Rüdiger Burda, zuständig bei Audi für die Projektkoordination der A4
Cabrio-Produktion: "Das Werk wurde im Wesentlichen nach dem Audi
Produktions System aufgebaut." Nicht zuletzt wurden allein über 100
Millionen Euro in modernste Fertigungsanlagen investiert.
    
    Anfang 1999 fiel die Entscheidung bei Audi, das A4 Cabrio bei
Karmann fertigen zu lassen. Burda: "Es gab einen wesentlichen Grund
für diesen Entschluss: Das neue A4 Cabrio wird mit einer maximalen
Tageskapazität von 105 Einheiten produziert. Solche Stückzahlen
lassen sich nur bedingt in die Produktionsstrukturen eines großen
Werkes wie Ingolstadt integrieren. Zudem hätte das A4 Cabrio wegen
der abweichenden Fertigungsmethoden nicht auf einer Linie mit der A4
Limousine und dem A4 Avant produziert werden können. Wir hätten also
enorme Investitionen in die Werk-Infrastruktur stecken müssen."
    
    Daher entschied man sich für Karmann als Produktionspartner. Auch
deshalb, weil das traditionsreiche Unternehmen über eine sehr hohe
Kompetenz in der Cabrio-Fertigung verfügt. Zudem rollten bereits von
1997 bis zum Produktionsauslauf im Jahr 2000 über 12.000 Einheiten
des vorangegangenen Audi Cabriolets im Karmann-Werk Rheine von den
Bändern. Insgesamt wurden zwischen 1991 und 2000 rund 72.000
Exemplare dieses Open-Air-Klassikers gebaut und verkauft.
    
    Da die Entwicklung des neuen A4 Cabrios bereits bei Karmann
erfolgte, ergab sich eine intensive Zusammenarbeit aller Audi- und
Karmann-Fachbereiche nach dem Prinzip des "Simultaneous Engineering".
In der Produktion des neuen A4 Cabrios in Rheine gelten die hohen
Audi Kriterien genauso, wie an allen anderen Standorten des Konzerns.

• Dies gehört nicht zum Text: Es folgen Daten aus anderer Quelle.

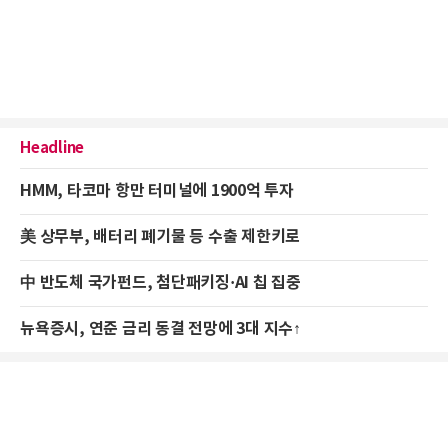
Headline
HMM, 타코마 항만 터미널에 1900억 투자
美 상무부, 배터리 폐기물 등 수출 제한키로
中 반도체 국가펀드, 첨단패키징·AI 칩 집중
뉴욕증시, 연준 금리 동결 전망에 3대 지수↑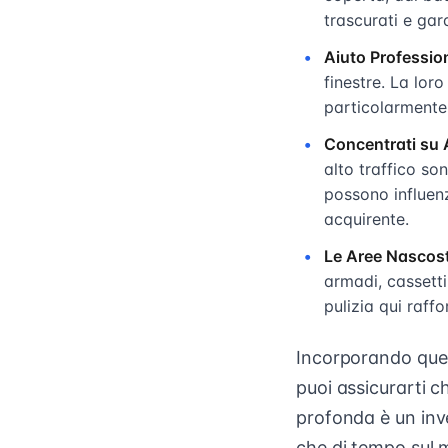
trascurati e gara
Aiuto Professio
finestre. La loro
particolarmente p
Concentrati su 
alto traffico so
possono influenz
acquirente.
Le Aree Nascos
armadi, cassetti
pulizia qui raff
Incorporando quest
puoi assicurarti ch
profonda è un inve
che di tempo sul 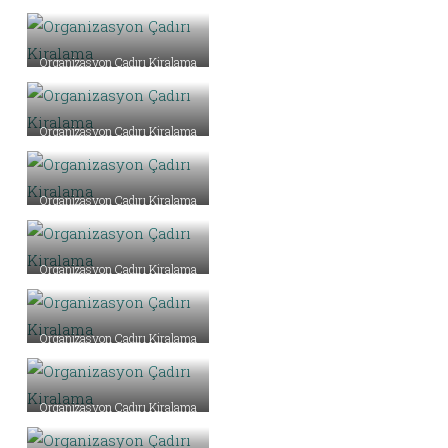
Organizasyon Çadırı Kiralama
Organizasyon Çadırı Kiralama
Organizasyon Çadırı Kiralama
Organizasyon Çadırı Kiralama
Organizasyon Çadırı Kiralama
Organizasyon Çadırı Kiralama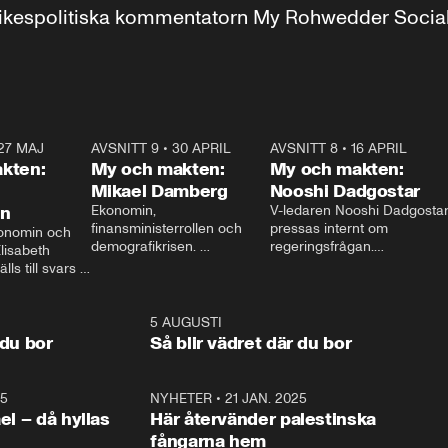
r inrikespolitiska kommentatorn My Rohwedder Soci
27 MAJ
3:51
AVSNITT 9
•
30 APRIL
24:00
AVSNITT 8
•
16 APRIL
25:1
kten:
My och makten:
My och makten:
Mikael Damberg
Nooshi Dadgostar
on
Ekonomin, 
V-ledaren Nooshi Dadgostar
finansministerrollen och 
pressas internt om 
onomin och 
demografikrisen. 
regeringsfrågan.

lisabeth 
Oppositionen ställs till svars 
I Aftonbladets 
ls till svars 
när Socialdemokraternas 
partiledarutfrågning ”My 
stern gästar 
Mikael Damberg gästar My 
och Makten” sätter hon ner 
My och Makten. 
och Makten. 
foten mot kritikerna:

1:06
5 AUGUSTI
1:0
– Vi ställer upp i val. Ska vi 
 du bor
Så blir vädret där du bor
vara med så sitter vi förstås 
25
1:22
NYHETER
•
21 JAN. 2025
0:5
ael – då hyllas
Här återvänder palestinska
fångarna hem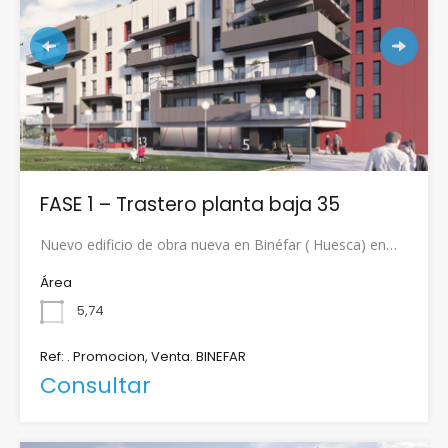
FASE 1 – Trastero planta baja 35
Nuevo edificio de obra nueva en Binéfar ( Huesca) en…
Área
5,74
Ref: . Promocion, Venta. BINEFAR
Consultar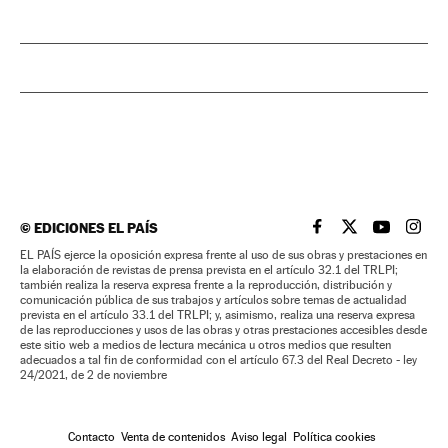
©
EDICIONES EL PAÍS
EL PAÍS BRASIL EN
EL PAÍS BRASI
EL PAÍS B
EL PA
EL PAÍS ejerce la oposición expresa frente al uso de sus obras y prestaciones en
la elaboración de revistas de prensa prevista en el artículo 32.1 del TRLPI;
también realiza la reserva expresa frente a la reproducción, distribución y
comunicación pública de sus trabajos y artículos sobre temas de actualidad
prevista en el artículo 33.1 del TRLPI; y, asimismo, realiza una reserva expresa
de las reproducciones y usos de las obras y otras prestaciones accesibles desde
este sitio web a medios de lectura mecánica u otros medios que resulten
adecuados a tal fin de conformidad con el artículo 67.3 del Real Decreto - ley
24/2021, de 2 de noviembre
Contacto
Venta de contenidos
Aviso legal
Política cookies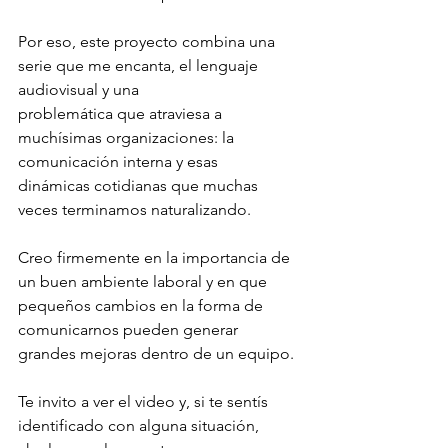
Por eso, este proyecto combina una 
serie que me encanta, el lenguaje 
audiovisual y una
problemática que atraviesa a 
muchísimas organizaciones: la 
comunicación interna y esas
dinámicas cotidianas que muchas 
veces terminamos naturalizando.
Creo firmemente en la importancia de 
un buen ambiente laboral y en que 
pequeños cambios en la forma de 
comunicarnos pueden generar 
grandes mejoras dentro de un equipo.
Te invito a ver el video y, si te sentís 
identificado con alguna situación, 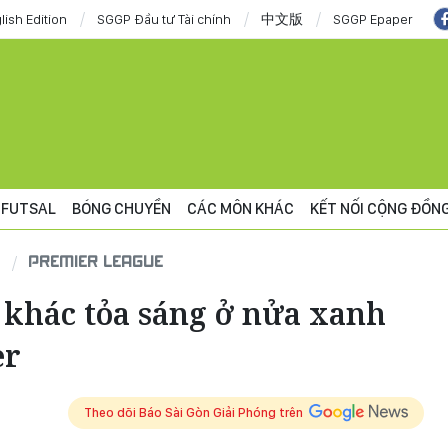
lish Edition
SGGP Đầu tư Tài chính
中文版
SGGP Epaper
FUTSAL
BÓNG CHUYỀN
CÁC MÔN KHÁC
KẾT NỐI CỘNG ĐỒN
PREMIER LEAGUE
 khác tỏa sáng ở nửa xanh
er
Theo dõi Báo Sài Gòn Giải Phóng trên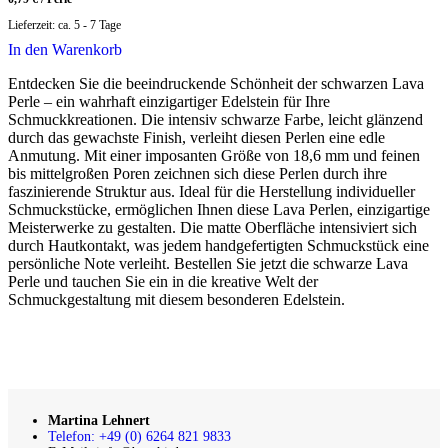
Lieferzeit:
ca. 5 - 7 Tage
In den Warenkorb
Entdecken Sie die beeindruckende Schönheit der schwarzen Lava
Perle – ein wahrhaft einzigartiger Edelstein für Ihre
Schmuckkreationen. Die intensiv schwarze Farbe, leicht glänzend
durch das gewachste Finish, verleiht diesen Perlen eine edle
Anmutung. Mit einer imposanten Größe von 18,6 mm und feinen
bis mittelgroßen Poren zeichnen sich diese Perlen durch ihre
faszinierende Struktur aus. Ideal für die Herstellung individueller
Schmuckstücke, ermöglichen Ihnen diese Lava Perlen, einzigartige
Meisterwerke zu gestalten. Die matte Oberfläche intensiviert sich
durch Hautkontakt, was jedem handgefertigten Schmuckstück eine
persönliche Note verleiht. Bestellen Sie jetzt die schwarze Lava
Perle und tauchen Sie ein in die kreative Welt der
Schmuckgestaltung mit diesem besonderen Edelstein.
Martina Lehnert
Telefon: +49 (0) 6264 821 9833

Die Qualitätsregelkreise, die Prüfmethoden, die Fahrzeugabnahme, das
Audit oder die Montagestruktur orientieren sich an den Audi
Richtlinien, gemäß der Audi Strategie: "Ein Name, ein Standard,
weltweit."
    
    Und doch ist die Produktion des A4-Cabrios ein wenig anders. Das
macht sich vor allem im Karosseriebau bemerkbar: Während der
A4-Rohbau im Werk Ingolstadt zu nahezu 100 Prozent automatisiert ist,
wird die Cabrio-Karosserie in Rheine in einem halbautomatisierten
Karosseriebau zusammengesetzt.
    
    Den Grund dafür erläutert Rüdiger Burda: "Im Vergleich zur A4
Limousine oder dem A4 Avant ist das Volumen für eine
Vollautomatisierung zu gering. Zudem hat die Karosserie des A4
Cabriolets zahlreiche zusätzliche Verstärkungen, um eine sehr hohe
Steifigkeit zu erzielen. Vor allem diese Verstrebungen werden nicht
von Robotern, sondern manuell verschweißt." So kommen im A4 Cabrio
beispielsweise zusätzlich hochfeste Verstärkungsrohre in der A-Säule,
ein wandstärken- und querschnittsoptimierter Schwellerbereich, eine
Querverstärkung unter der Rücksitzbank, eine doppelte Rückwand oder
spezielle Aufprallträger in den Türen zum Einsatz.
    
    Der Cabrio-Karosseriebau in Rheine arbeitet im
Drei-Schicht-Betrieb. Insgesamt 40 Roboter schweißen und kleben dort
die Hauptbaugruppen, wie Unterbau, Seitenteile, Windschutzrahmen
sowie Anbauteile wie Türen oder Verdeckkasten in teilautomatischen
Fertigungszellen zusammen. An jeder der 450 Kilogramm schweren und
aus 110 Schweißgruppen bestehenden Rohkarosserien werden jeweils
6.250 Schweißpunkte gesetzt, 35 Meter Klebenähte und über elf Meter
Schutzgasnähte gelegt. Bevor die einzelnen Karosserieteile am
Finishband endgültig zusammengefügt werden, durchlaufen die
Hauptbaugruppen zunächst noch eine Inline-Messstation. Weichen
Messergebnisse von den sehr engen Toleranzen ab, können sofort und
noch in der Linie Gegenmaßnahmen getroffen werden.
    
    Die fertigen Rohkarosserien werden dann, nach Farbblöcken
sortiert, per Lkw zur Lackiererei ins nahegelegene Osnabrück
transportiert. Dort hat Karmann eine neue und moderne Lackiererei
errichtet, in der die Audi A4 Cabrio-Karosserien mit
umweltfreundlichen Wasserbasislacken beschichtet werden. Insgesamt
stehen 14 verschiedene Serienfarbtöne zur Wahl sowie eine Vielzahl an
Sonderlackierungen.
    
    Nach der Lackierung und Hohlraumkonservierung in Osnabrück werden
die Karosserien zurück nach Rheine gebracht und dort im Karossenhaus
zwischengelagert. Von dort aus werden sie in die Montage
eingesteuert. Diese gliedert sich in fünf eigenständige Bereiche in
drei Fertigungshallen auf. Die Endmontage unterscheidet sich kaum von
der in anderen Audi Werken. Einzige Besonderheit: die Verdeckmontage.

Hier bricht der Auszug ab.